— Task goal —
With the pictures left out, restate exactly the part below that opens with the line containing "꼼꼼히 읽어보는 것이 중요합니다. 모든 조건이 명시되" and closes with the line containing "Цены на рапс".

— Task inputs —
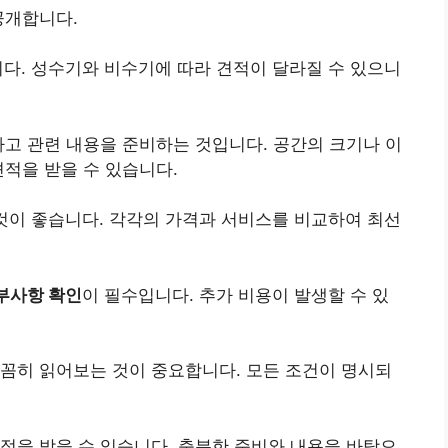
공개합니다.
다. 성수기와 비수기에 따라 견적이 달라질 수 있으니
하고 관련 내용을 준비하는 것입니다. 공간의 크기나 이
견적을 받을 수 있습니다.
 것이 좋습니다. 각각의 가격과 서비스를 비교하여 최선
부사항 확인
이 필수입니다. 추가 비용이 발생할 수 있
꼼꼼히 읽어보는 것이 중요합니다. 모든 조건이 명시되
적을 받을 수 있습니다. 충분한 준비와 내용을 바탕으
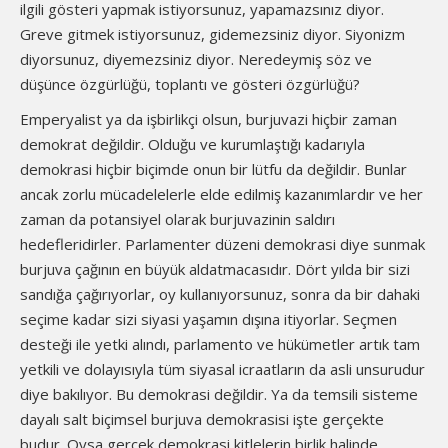
ilgili gösteri yapmak istiyorsunuz, yapamazsınız diyor.
Greve gitmek istiyorsunuz, gidemezsiniz diyor. Siyonizm
diyorsunuz, diyemezsiniz diyor. Neredeymiş söz ve
düşünce özgürlüğü, toplantı ve gösteri özgürlüğü?
Emperyalist ya da işbirlikçi olsun, burjuvazi hiçbir zaman
demokrat değildir. Olduğu ve kurumlaştığı kadarıyla
demokrasi hiçbir biçimde onun bir lütfu da değildir. Bunlar
ancak zorlu mücadelelerle elde edilmiş kazanımlardır ve her
zaman da potansiyel olarak burjuvazinin saldırı
hedefleridirler. Parlamenter düzeni demokrasi diye sunmak
burjuva çağının en büyük aldatmacasıdır. Dört yılda bir sizi
sandığa çağırıyorlar, oy kullanıyorsunuz, sonra da bir dahaki
seçime kadar sizi siyasi yaşamın dışına itiyorlar. Seçmen
desteği ile yetki alındı, parlamento ve hükümetler artık tam
yetkili ve dolayısıyla tüm siyasal icraatların da asli unsurudur
diye bakılıyor. Bu demokrasi değildir. Ya da temsili sisteme
dayalı salt biçimsel burjuva demokrasisi işte gerçekte
budur. Oysa gerçek demokrasi kitlelerin birlik halinde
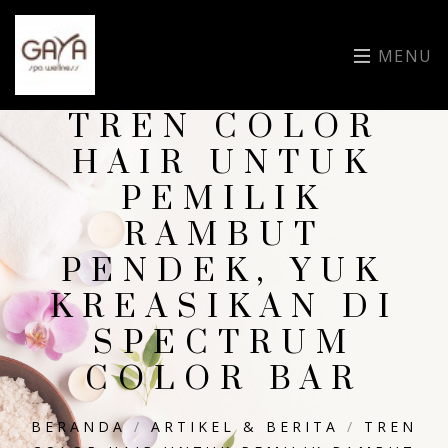
MENU
TREN COLOR
HAIR UNTUK
PEMILIK
RAMBUT
PENDEK, YUK
KREASIKAN DI
SPECTRUM
COLOR BAR
BERANDA
/
ARTIKEL & BERITA
/
TREN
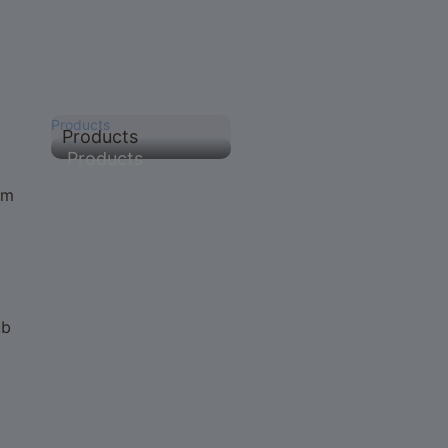
Products
Products
Products
um
ub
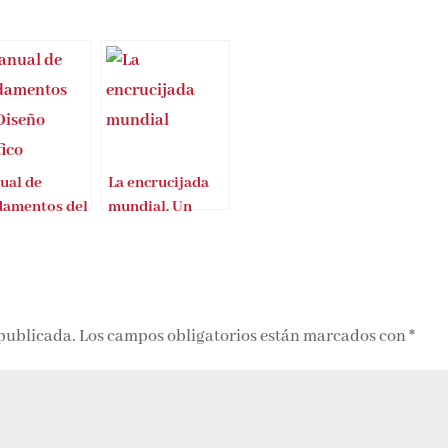
ual de
La encrucijada
damentos del
mundial. Un
ño Gráfico
manual del
mañana
 publicada.
Los campos obligatorios están marcados con
*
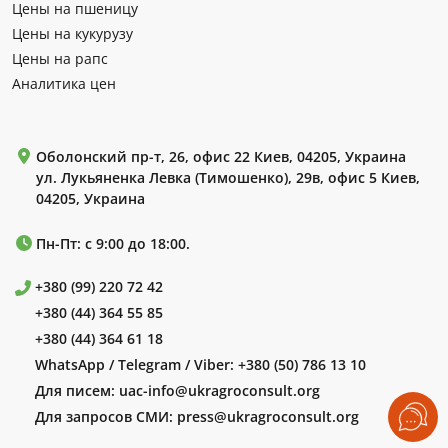
Цены на пшеницу
Цены на кукурузу
Цены на рапс
Аналитика цен
Оболонский пр-т, 26, офис 22 Киев, 04205, Украина
ул. Лукьяненка Левка (Тимошенко), 29в, офис 5 Киев,
04205, Украина
Пн-Пт: с 9:00 до 18:00.
+380 (99) 220 72 42
+380 (44) 364 55 85
+380 (44) 364 61 18
WhatsApp / Telegram / Viber:
+380 (50) 786 13 10
Для писем:
uac-info@ukragroconsult.org
Для запросов СМИ:
press@ukragroconsult.org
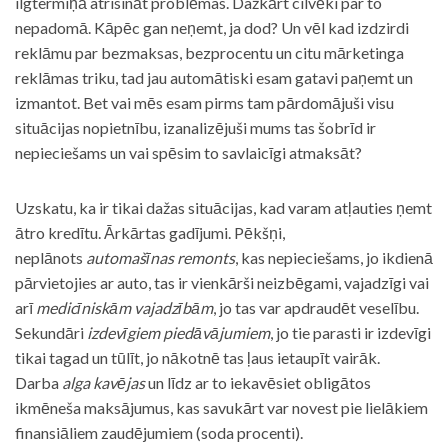
ilgtermiņā atrisināt problēmas. Dažkārt cilvēki par to
nepadomā. Kāpēc gan neņemt, ja dod? Un vēl kad izdzirdi
reklāmu par bezmaksas, bezprocentu un citu mārketinga
reklāmas triku, tad jau automātiski esam gatavi paņemt un
izmantot. Bet vai mēs esam pirms tam pārdomājuši visu
situācijas nopietnību, izanalizējuši mums tas šobrīd ir
nepieciešams un vai spēsim to savlaicīgi atmaksāt?
Uzskatu, ka ir tikai dažas situācijas, kad varam atļauties ņemt
ātro kredītu. Ārkārtas gadījumi. Pēkšņi,
neplānots
automašīnas remonts
, kas nepieciešams, jo ikdienā
pārvietojies ar auto, tas ir vienkārši neizbēgami, vajadzīgi vai
arī
medicīniskām vajadzībām
, jo tas var apdraudēt veselību.
Sekundāri
izdevīgiem piedāvājumiem
, jo tie parasti ir izdevīgi
tikai tagad un tūlīt, jo nākotnē tas ļaus ietaupīt vairāk.
Darba
alga kavējas
un līdz ar to iekavēsiet obligātos
ikmēneša maksājumus, kas savukārt var novest pie lielākiem
finansiāliem zaudējumiem (soda procenti).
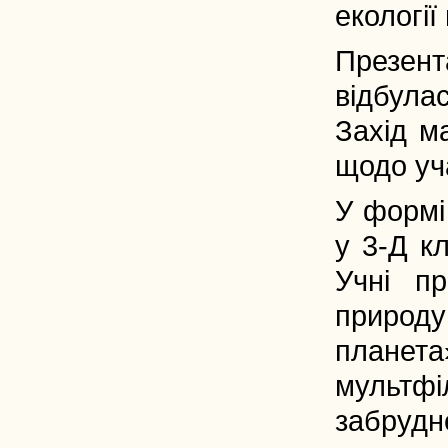
екології
Презен
відбулас
Захід м
щодо уч
У форм
у 3-Д к
Учні п
природу
планет
мультфі
забрудн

— Output of the exercise —
꼼꼼히 읽어보는 것이 중요합니다. 모든 조건이 명시되
적을 받을 수 있습니다. 충분한 준비와 내용을 바탕으
ilgili gösteri yapmak istiyorsunuz, yapamazsınız diyor.
Greve gitmek istiyorsunuz, gidemezsiniz diyor. Siyonizm
diyorsunuz, diyemezsiniz diyor. Neredeymiş söz ve
düşünce özgürlüğü, toplantı ve gösteri özgürlüğü?
Emperyalist ya da işbirlikçi olsun, burjuvazi hiçbir zaman
demokrat değildir. Olduğu ve kurumlaştığı kadarıyla
demokrasi hiçbir biçimde onun bir lütfu da değildir. Bunlar
ancak zorlu mücadelelerle elde edilmiş kazanımlardır ve her
zaman da potansiyel olarak burjuvazinin saldırı
hedefleridirler. Parlamenter düzeni demokrasi diye sunmak
burjuva çağının en büyük aldatmacasıdır. Dört yılda bir sizi
sandığa çağırıyorlar, oy kullanıyorsunuz, sonra da bir dahaki
seçime kadar sizi siyasi yaşamın dışına itiyorlar. Seçmen
desteği ile yetki alındı, parlamento ve hükümetler artık tam
yetkili ve dolayısıyla tüm siyasal icraatların da asli unsurudur
diye bakılıyor. Bu demokrasi değildir. Ya da temsili sisteme
dayalı salt biçimsel burjuva demokrasisi işte gerçekte
budur. Oysa gerçek demokrasi kitlelerin birlik halinde
MENU
TREN COLOR
HAIR UNTUK
PEMILIK
RAMBUT
PENDEK, YUK
KREASIKAN DI
SPECTRUM
COLOR BAR
BERANDA
/
ARTIKEL & BERITA
/
TREN
Products
Products
Products
um
ub
ual de
La encrucijada
damentos del
mundial. Un
ño Gráfico
manual del
mañana
 publicada.
Los campos obligatorios están marcados con
*
Цены на пшеницу
Цены на кукурузу
Цены на рапс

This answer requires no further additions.